Meet the Executive Chef: The Chase Park Plaza Royal Sonesta St. Louis

#Foodisart at Sonesta, and seeing the culinary creations our hotels come up with is one of our favorite parts of what we do. Our culinary teams are continually inspired by the seasons and destinations where they live and work, and their menus reflect that inspiration and passion for creating edible works of art.

Today we get to know Executive Chef Peter Laufer, The Chase Park Plaza Royal Sonesta St. Louis’s new chef. Read below to learn about his professional experience, path to becoming a chef, and his culinary inspiration.

How did you get started in the culinary field? What has the road to becoming an Executive Chef looked like for you?

I was 16, back in Munich, Germany when my career started, when I did a summer intern program in a large restaurant in Munich’s City Center. Once I was finished with school I started my 3 year apprenticeship in a small privately owned Hotel, just outside of Munich “ Hotel Bauer in Feldkirchen”. From that point on, I was driven not only to see different places with position in hotels and restaurants in Germany and Switzerland, but I later ventured out to see the world. In my early twenties I started as Executive Sous Chef on a brand-New Cruise Ship the Dreamward, (NCL) that when I really experienced not only different cuisines but also working with people from all over the world. I was one of the youngest Executive Chefs in the industry and moved from ship to ship with different itineraries and ports of call. Experiencing the local cuisine, markets were always one of my priorities when visiting some of the most beautiful places. In early 2000, I transitioned to the land life starting with Intercontinental Hotels in Miami and Houston, then the Royal Sonesta Houston. After 12 years in Houston I moved to Washington DC to be the Executive Chef at the Willard Hotel. After a brief career as Director of Food and Beverage at the newly opened Hilton DC National Mall, my career stopped for a while when Covid hit. I accepted the position here at The Chase Park Plaza Royal Sonesta late June of 2021 and I am thrilled to be back with Sonesta and to be in St. Louis.

Do you have a favorite celebrity chef that has inspired you?

I follow creations of Alan Ducasse, David Burk and German Chef Alfons Schubeck, the diversity of their cooking styles from Classic French to Modern American to my heritage, home style cooking is what keeps me inspired.

What is your favorite childhood food memory/dish?

What I remember most was the “Topfen Strudel” my Grandmother used to make when we visit her. Topfen Strudel is bakers cheese with raisins folded in thick crepes (Pfannekuchen) and baked in the oven.

If you could have only one item from your hotel’s menus, what would it be and why?

As we are in the process of refreshing our seasonal menu in the Chase Club, I really look forward to our Smoked Chicken Drumettes with Alabama White Sauce or our Rigatoni with Butternut Squash. Since my arrival to St. Louis I have been introduced to some of the local farmers, cheese makers and meat purveyors, building a relationship, and creating a story with the people who produce what we source is always my goal when creating menus for my restaurant. Stay tuned for the Preston menu.

What do you like most about your city’s food and beverage scene? Other than your own outlet/s what spots do you recommend?

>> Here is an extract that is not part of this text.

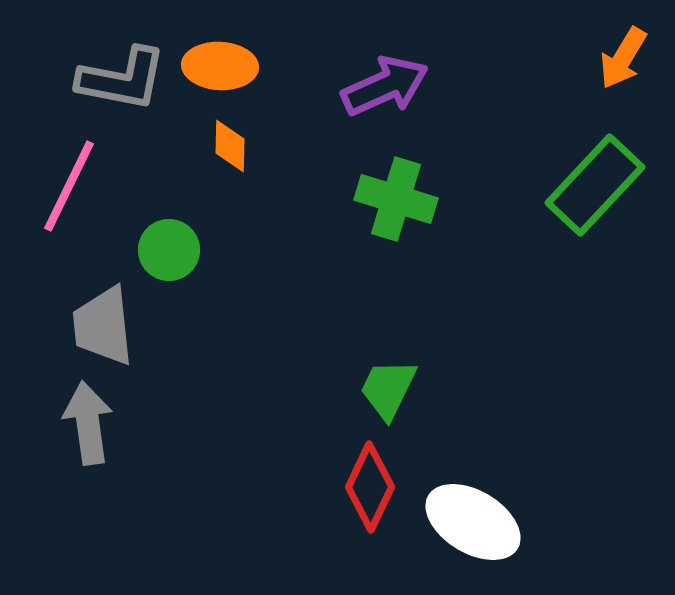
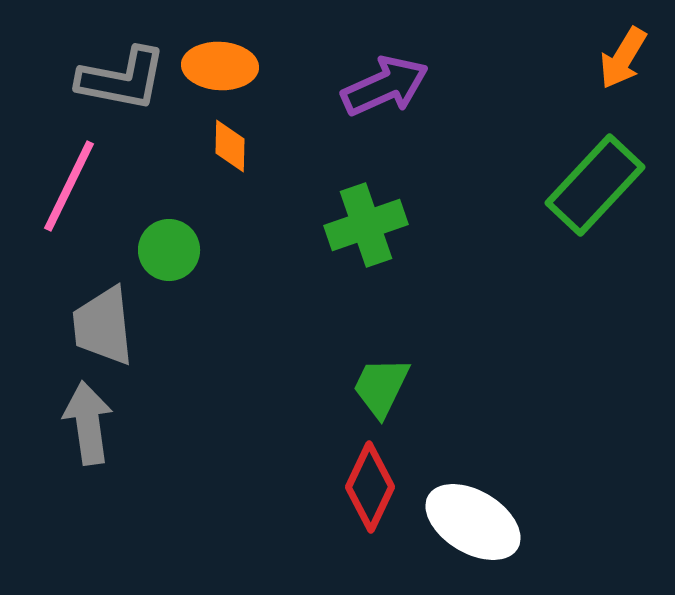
green cross: moved 30 px left, 26 px down; rotated 36 degrees counterclockwise
green trapezoid: moved 7 px left, 2 px up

St. Louis has a variety of culinary pockets, from Irish to Mediterranean, Asian to Indian with a strong European and Eastern European influence, with some unique Chef driven eclectic restaurants. I am still in discovery mode and find new places every week. I believe there is a great pool of talented chefs in St. Louis what are eager to leave their mark on the culinary scene. Including me. So, no recommendations at this point.

What is your dream dining destination?

Through out my career I had the opportunity to eat at some unique interesting place like a seafood stall in Puerto Chacabuco, Chile or having a burger in Ushuaia, to a Shepherd’s Pie in the Falkland Islands, Alaskan salmon bake and Hawaiian Luau, caviar tasting in St. Petersburg, Russia, to dining at Charles Trotter in Chicago with friends. To top all this, I would love to experience the food halls of Tokyo or Bangkok, and the markets of Bombay, all on my culinary bucket list.